Queens' is one of the 18 colleges that will be receiving the loans sadsid96

Eighteen colleges at the University of Cambridge have united to borrow £150 million.

The colleges created this alliance in order to increase their debt requirement to an amount that would interest investors, says Jonathan Spence, senior bursar at Queens’ College. Two new companies were created to raise this money: the companies will obtain loans from institutional investors and on-lend the proceeds to the colleges.

This issuing of private placement bonds is the first instance of a UK higher education institution using this form of financing.

The loans will allow the colleges to complete building and maintenance projects far more rapidly than their normal income would.

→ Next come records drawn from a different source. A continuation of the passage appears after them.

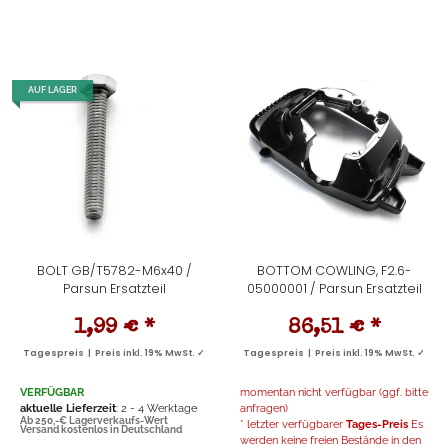
AUF LAGER
BOLT GB/T5782-M6x40 /
BOTTOM COWLING, F2.6-
Parsun Ersatzteil
05000001 / Parsun Ersatzteil
1,99 €
*
86,51 €
*
Tagespreis | Preis inkl. 19% MwSt. ✓
Tagespreis | Preis inkl. 19% MwSt. ✓
VERFÜGBAR
momentan nicht verfügbar (ggf. bitte
aktuelle Lieferzeit
: 2 - 4 Werktage
anfragen)
Ab 250,-€ Lagerverkaufs-Wert
* letzter verfügbarer
Tages-Preis
Es
Versand kostenlos in Deutschland
werden keine freien Bestände in den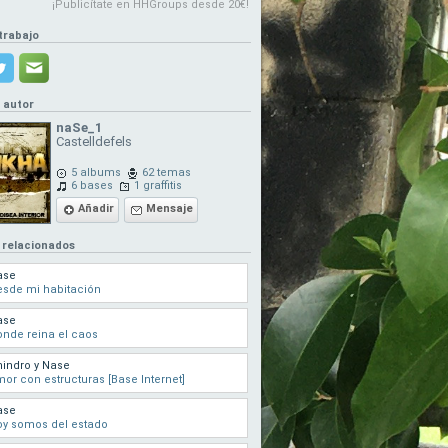
¡Publicítate en HHGroups desde 20€!
trabajo
l autor
naSe_1
Castelldefels
5 albums
62 temas
6 bases
1 graffitis
Añadir
Mensaje
 relacionados
ase
sde mi habitación
ase
nde reina el caos
indro y Nase
or con estructuras [Base Internet]
ase
y somos del estado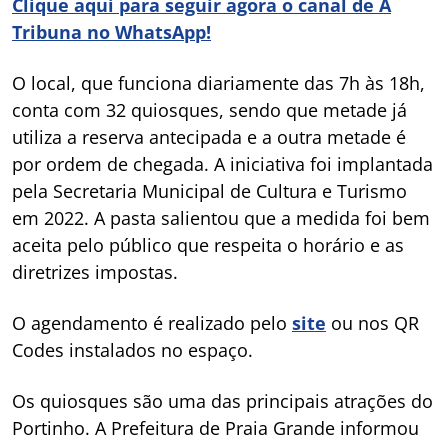
Clique aqui para seguir agora o canal de A
Tribuna no WhatsApp!
O local, que funciona diariamente das 7h às 18h,
conta com 32 quiosques, sendo que metade já
utiliza a reserva antecipada e a outra metade é
por ordem de chegada. A iniciativa foi implantada
pela Secretaria Municipal de Cultura e Turismo
em 2022. A pasta salientou que a medida foi bem
aceita pelo público que respeita o horário e as
diretrizes impostas.
O agendamento é realizado pelo
site
ou nos QR
Codes instalados no espaço.
Os quiosques são uma das principais atrações do
Portinho. A Prefeitura de Praia Grande informou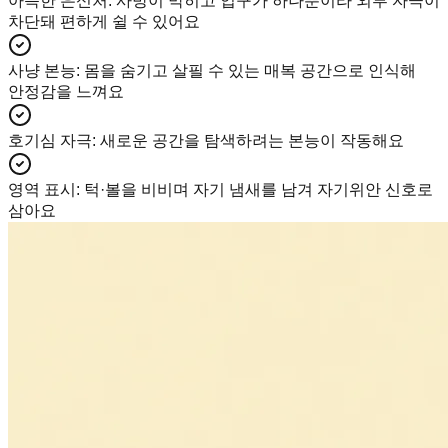
아늑한 은신처
:
사방이 막히고 입구가 하나뿐이라 외부 자극이
차단돼 편하게 쉴 수 있어요
사냥 본능
:
몸을 숨기고 살필 수 있는 매복 공간으로 인식해
안정감을 느껴요
호기심 자극
:
새로운 공간을 탐색하려는 본능이 작동해요
영역 표시
:
턱·볼을 비비며 자기 냄새를 남겨 자기위안 신호로
삼아요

Queens’ proposed building project should be completed by 2015. Speaking to Bloomsberg, Spence said that under normal conditions it would take the college 12 or 15 years to accumulate the necessary capital.

Rothschild, the investment bank advising the colleges, said that the loans required by the individual colleges ranged from £3 milion to £18 million. The loans will be separate and no college will be responsible for the debt of any other.

Investors are drawn by the age and apparent stability of Cambridge colleges, Francis Burkitt, a managing director at Rothschild told Bloomsberg: “These colleges are very, very long-term institutions and if you’re going to lend long term, these are natural institutions to loan to. These haven’t defaulted for 800 years.”

The colleges are seeking to profit from the financial climate of the times. The loans are long-term and will mature in 30 or 40 years, but they will be locked in at the historically low interest rates that are currently available, says Spence. The loans have an average interest rate of 4.42 percent.

The move may be seen as a response to cuts in government funding for UK universities.